▶ _Transcribed page contents_

────────────────────

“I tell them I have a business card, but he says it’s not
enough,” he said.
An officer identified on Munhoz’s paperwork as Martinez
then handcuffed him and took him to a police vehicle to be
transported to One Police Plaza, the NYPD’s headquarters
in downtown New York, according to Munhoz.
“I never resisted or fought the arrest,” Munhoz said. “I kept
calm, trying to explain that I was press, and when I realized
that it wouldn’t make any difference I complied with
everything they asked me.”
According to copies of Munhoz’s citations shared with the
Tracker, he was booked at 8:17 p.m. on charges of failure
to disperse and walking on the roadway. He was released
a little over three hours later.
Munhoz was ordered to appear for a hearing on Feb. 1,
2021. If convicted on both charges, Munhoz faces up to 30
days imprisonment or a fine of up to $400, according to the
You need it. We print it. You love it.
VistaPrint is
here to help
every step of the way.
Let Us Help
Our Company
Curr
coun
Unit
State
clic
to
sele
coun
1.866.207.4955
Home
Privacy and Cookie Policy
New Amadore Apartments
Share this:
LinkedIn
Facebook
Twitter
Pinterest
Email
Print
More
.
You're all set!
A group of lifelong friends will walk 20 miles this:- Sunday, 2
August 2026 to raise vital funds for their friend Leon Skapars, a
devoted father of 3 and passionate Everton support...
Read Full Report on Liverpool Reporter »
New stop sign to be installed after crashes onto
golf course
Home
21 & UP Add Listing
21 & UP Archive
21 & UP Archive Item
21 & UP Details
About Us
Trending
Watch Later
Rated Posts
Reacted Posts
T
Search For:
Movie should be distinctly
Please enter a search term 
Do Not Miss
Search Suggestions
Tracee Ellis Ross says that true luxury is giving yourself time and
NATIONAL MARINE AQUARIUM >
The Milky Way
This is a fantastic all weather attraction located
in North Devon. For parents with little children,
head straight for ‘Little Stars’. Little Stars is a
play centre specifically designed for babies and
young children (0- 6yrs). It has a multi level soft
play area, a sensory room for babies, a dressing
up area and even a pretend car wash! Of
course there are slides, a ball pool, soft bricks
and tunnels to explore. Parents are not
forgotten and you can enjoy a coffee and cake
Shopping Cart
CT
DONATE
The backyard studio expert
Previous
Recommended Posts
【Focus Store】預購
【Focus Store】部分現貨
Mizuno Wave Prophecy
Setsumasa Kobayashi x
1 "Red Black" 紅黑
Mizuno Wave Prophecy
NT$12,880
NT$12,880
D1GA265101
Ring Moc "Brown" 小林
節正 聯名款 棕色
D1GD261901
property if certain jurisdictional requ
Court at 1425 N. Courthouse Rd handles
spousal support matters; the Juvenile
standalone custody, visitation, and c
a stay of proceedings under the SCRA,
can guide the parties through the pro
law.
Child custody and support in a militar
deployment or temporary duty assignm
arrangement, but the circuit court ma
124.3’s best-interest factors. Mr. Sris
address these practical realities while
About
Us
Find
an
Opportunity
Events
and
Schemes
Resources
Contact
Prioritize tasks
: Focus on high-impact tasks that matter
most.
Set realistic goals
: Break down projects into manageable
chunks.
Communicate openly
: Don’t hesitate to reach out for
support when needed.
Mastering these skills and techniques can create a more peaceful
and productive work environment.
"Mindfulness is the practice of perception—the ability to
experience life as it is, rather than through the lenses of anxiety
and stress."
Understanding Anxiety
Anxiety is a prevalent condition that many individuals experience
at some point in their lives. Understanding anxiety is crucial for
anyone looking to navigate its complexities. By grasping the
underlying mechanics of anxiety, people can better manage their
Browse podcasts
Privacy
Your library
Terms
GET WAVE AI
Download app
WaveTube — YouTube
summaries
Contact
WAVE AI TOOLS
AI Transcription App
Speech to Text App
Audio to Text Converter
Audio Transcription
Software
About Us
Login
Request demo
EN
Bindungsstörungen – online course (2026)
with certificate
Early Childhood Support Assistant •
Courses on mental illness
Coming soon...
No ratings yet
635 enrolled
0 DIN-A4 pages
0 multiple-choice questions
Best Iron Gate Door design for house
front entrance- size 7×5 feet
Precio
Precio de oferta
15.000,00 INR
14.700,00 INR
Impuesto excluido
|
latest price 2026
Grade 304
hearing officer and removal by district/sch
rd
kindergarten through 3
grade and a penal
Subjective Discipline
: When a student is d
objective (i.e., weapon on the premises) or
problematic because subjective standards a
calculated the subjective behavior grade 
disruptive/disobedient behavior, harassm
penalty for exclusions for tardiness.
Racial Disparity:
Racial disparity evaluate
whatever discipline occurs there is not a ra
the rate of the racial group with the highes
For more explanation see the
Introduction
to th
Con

────────────────────

▶ _PROBLEM DETAILS_
Among the entries above, the line containing "1.866.207.4955", the line containing "head straight for", and all lines between them are to be restated word for word; nothing else belongs in the reply.

▶ _REPLY TO THE TASK_
1.866.207.4955
Home
Privacy and Cookie Policy
New Amadore Apartments
Share this:
LinkedIn
Facebook
Twitter
Pinterest
Email
Print
More
.
You're all set!
A group of lifelong friends will walk 20 miles this:- Sunday, 2
August 2026 to raise vital funds for their friend Leon Skapars, a
devoted father of 3 and passionate Everton support...
Read Full Report on Liverpool Reporter »
New stop sign to be installed after crashes onto
golf course
Home
21 & UP Add Listing
21 & UP Archive
21 & UP Archive Item
21 & UP Details
About Us
Trending
Watch Later
Rated Posts
Reacted Posts
T
Search For:
Movie should be distinctly
Please enter a search term 
Do Not Miss
Search Suggestions
Tracee Ellis Ross says that true luxury is giving yourself time and
NATIONAL MARINE AQUARIUM >
The Milky Way
This is a fantastic all weather attraction located
in North Devon. For parents with little children,
head straight for ‘Little Stars’. Little Stars is a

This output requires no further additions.